Stained Glass Appraisal
There are many factors involved when it comes to stained glass window appraisal. Many places can offer you an insurance value appraisal but fail to mention that the actual market value of the antique glass is infinitely different. D.C. Riggott Inc can help you sift through insurance value, actual market value, retail value, and wholesale value by contacting us.
What is the difference between insurance value, actual market value, retail value, and wholesale value?
Insurance value is the amount of value that you give a particular item to be reimbursed by the insurance company in the unfortunate event of damage or theft. This value will typically be double, triple, quadruple, or even more that what the actual market value value currently is.
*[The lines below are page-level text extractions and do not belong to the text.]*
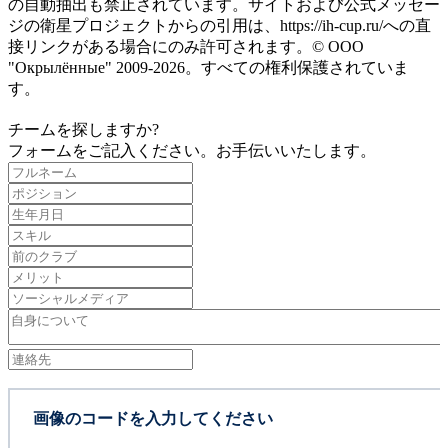
の自動抽出も禁止されています。サイトおよび公式メッセー
ジの衛星プロジェクトからの引用は、https://ih-cup.ru/への直
接リンクがある場合にのみ許可されます。© ООО
"Окрылённые" 2009-2026。すべての権利保護されていま
す。
チームを探しますか?
フォームをご記入ください。お手伝いいたします。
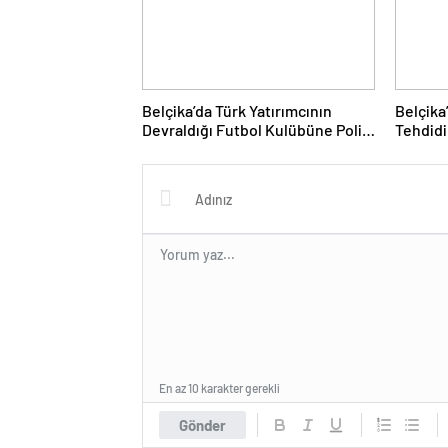
Belçika’da Türk Yatırımcının
Belçika
Devraldığı Futbol Kulübüne Polis
Tehdidi
Baskını
En az 10 karakter gerekli
Gönder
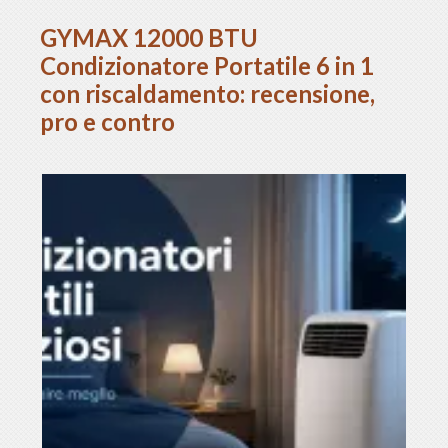
GYMAX 12000 BTU
Condizionatore Portatile 6 in 1
con riscaldamento: recensione,
pro e contro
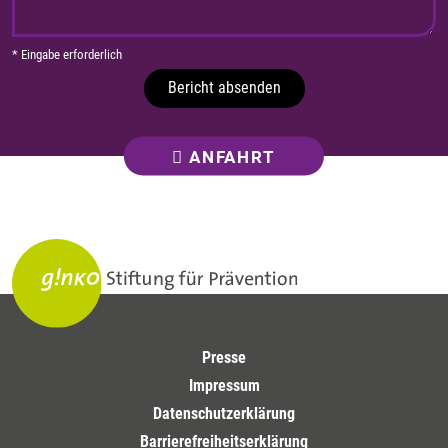
* Eingabe erforderlich
Bericht absenden
ANFAHRT
Presse
Impressum
Datenschutzerklärung
Barrierefreiheitserklärung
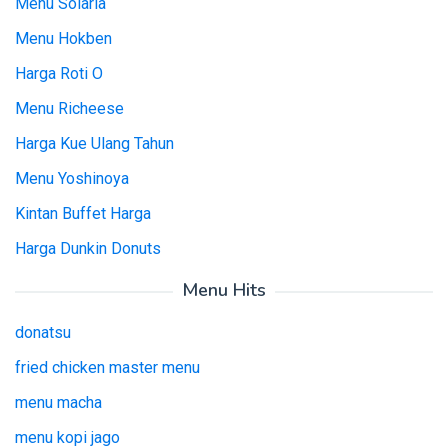
Menu Solaria
Menu Hokben
Harga Roti O
Menu Richeese
Harga Kue Ulang Tahun
Menu Yoshinoya
Kintan Buffet Harga
Harga Dunkin Donuts
Menu Hits
donatsu
fried chicken master menu
menu macha
menu kopi jago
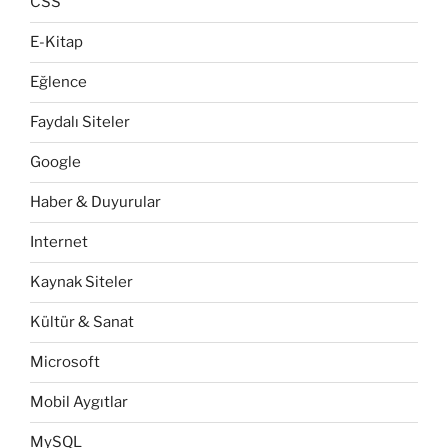
CSS
E-Kitap
Eğlence
Faydalı Siteler
Google
Haber & Duyurular
Internet
Kaynak Siteler
Kültür & Sanat
Microsoft
Mobil Aygıtlar
MySQL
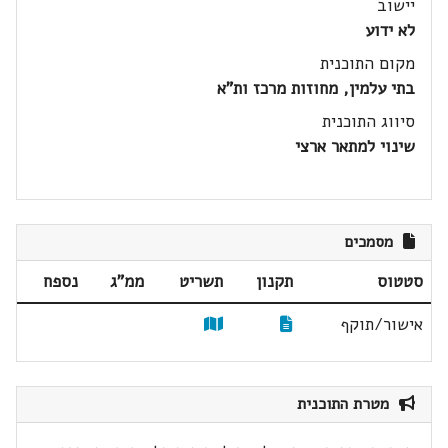
יישוב
לא ידוע
מקום התוכנית
בתי עלמין, מחוזות מרכז ות"א
סיווג התוכנית
שינוי למתאר ארצי
מסמכים
סטטוס
תקנון
תשריט
ממ"ג
נספח
אישור/תוקף
מטרת התוכנית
It is best not to expect this amount when selling a stained glass window.
Actual market value:
Actual market value, on the other hand, is the amount that the item will actually sell for in today’s market, taking into full consideration the state of the economy as well as current supply and demand levels.
Retail value is comparable to actual market value, and is the ideal amount of money you could obtain for your window if a best-case-scenario situation were to take place.
Unless you are fortunate enough to sell your stained glass to the end-user, then a wholesale value is a more realistic goal to reach.
What is the problem with insurance value?
Stained glass is classified as “artwork” and therefore the price is a bit ambiguous— there can be historical value, heritage value, and even personal value attached to a piece of artwork. Insurance companies will tend to resort to a textbook price-per-square-foot appraisal, but this is dangerous as they will appraise a plain, 10’ geometric window the same as a 10’ Louis Comfort Tiffany stained glass window, as both windows have the same square footage. Even if the insurance company does distinguish a difference between the plain window and the Tiffany window, they will still quote the window at an absurdly high rate since they do not want to undervalue the stained glass. It’s also good to keep in mind that the insurance company makes more money the higher they appraise an item at.